Brodeur had 29 saves in net for the Devils, but couldn't stop Silfverberg with the game on the line. Earlier in the game, Silfverberg had hit the post on one shot and had another attempt that Brodeur somehow stopped. In the shootout, Silfverberg wasn't about to let that happen again.
"I wasn't exactly worried about which way he was going," Silfverberg said. "I just wanted to get a quick shot off. That was the key, just to shoot it quick before he could do anything. It went in and I was very happy. We worked hard to get this win. It was huge for us."
The Devils came out inspired after having a lackluster performance Saturday in a 5-1 loss to the New York Islanders and totally dominated play, scoring the game's first goal and outshooting the Sens 17-9. It was the Devils' high period for shots on goal for the season.
The Devils wasted little time taking control of the game, and once again it was the team's fourth line that contributed.
Steve Bernier took a shot that Bishop stopped, but the rebound came out to the diminutive Gionta, who pushed it between Bishop's pads for his second goal of the season.
But that was it.
"We had a handful of quality scoring chances, but he (Bishop) made a few big saves," Devils head coach Peter DeBoer said. "We had the opportunities to get that second goal, but we let them hang around and you see what happens when you do that. They showed some resiliency and finally got one in the third."

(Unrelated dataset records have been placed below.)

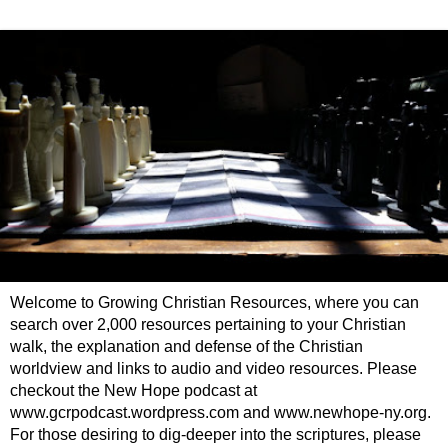
Welcome to Growing Christian Resources, where you can
search over 2,000 resources pertaining to your Christian
walk, the explanation and defense of the Christian
worldview and links to audio and video resources. Please
checkout the New Hope podcast at
www.gcrpodcast.wordpress.com and www.newhope-ny.org.
For those desiring to dig-deeper into the scriptures, please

The Devils suffered a big blow when Ryan Carter was sandwiched into the boards by Chris Neil and Dave Dziurzynski and went down hard, favoring his right shoulder. The Devils labeled Carter's injury as "an upper body injury" and he did not return.

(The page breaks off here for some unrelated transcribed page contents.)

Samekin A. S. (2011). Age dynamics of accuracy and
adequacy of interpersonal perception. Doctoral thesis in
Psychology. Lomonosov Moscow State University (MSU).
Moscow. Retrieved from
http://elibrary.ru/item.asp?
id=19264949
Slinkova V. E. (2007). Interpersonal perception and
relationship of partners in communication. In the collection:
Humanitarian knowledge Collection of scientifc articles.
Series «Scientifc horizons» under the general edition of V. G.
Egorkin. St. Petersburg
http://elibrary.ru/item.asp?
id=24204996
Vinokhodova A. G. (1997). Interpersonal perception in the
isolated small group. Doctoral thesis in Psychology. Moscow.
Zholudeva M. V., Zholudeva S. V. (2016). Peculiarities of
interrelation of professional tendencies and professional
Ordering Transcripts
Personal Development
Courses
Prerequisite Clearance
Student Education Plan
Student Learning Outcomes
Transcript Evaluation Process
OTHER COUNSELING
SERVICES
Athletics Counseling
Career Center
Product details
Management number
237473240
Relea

"It hurts, because he's one of our better players," said DeBoer, who didn't know the extent of Carter's injury.
The Senators finally tied the game at 1-1, when 40-year-old captain Alfredsson lifted a backhand attempt over Brodeur with 11:48 left. It was the fourth goal of the season for Alfredsson and the 420th of his 17-year career. Silfverberg and Kyle Turris received assists on the play.
The game went into overtime with the Senators having a one-man advantage, 4-on-3, but the Senators managed just one shot by Alfredsson that was stopped by Brodeur.
Notes: Knowing that he lost Karlsson for the season, MacLean was less than cordial before the game. "We're a work ethic-based team and that never changes," he said. "That's what we're going to be. We're always going to play the same way." Karlsson had 19 goals and 59 assists for the Senators last season, earning the Norris Trophy as the NHL's top defenseman. ... DeBoer admitted his team has hit a bit of a lull. "We lost a little bit of that edge we had early on," he said. "We need to get that back." ... The Devils sent center Jacob Josefson to Albany of the AHL and recalled center Andrei Loktionov, who was acquired in a trade with the Los Angeles Kings Feb. 6 for a fifth-round draft pick. Josefson saw action in each of the previous 15 games, collecting just one assist. DeBoer said it was a move to attempt to keep the third and fourth lines as fresh as possible. ... Defenseman Mark Fayne, who made two giveaways Friday night in the win over the Philadelphia Flyers, was a healthy scratch for a second straight game for the Devils. ... Kovalchuk saw his six-game scoring streak come to an end.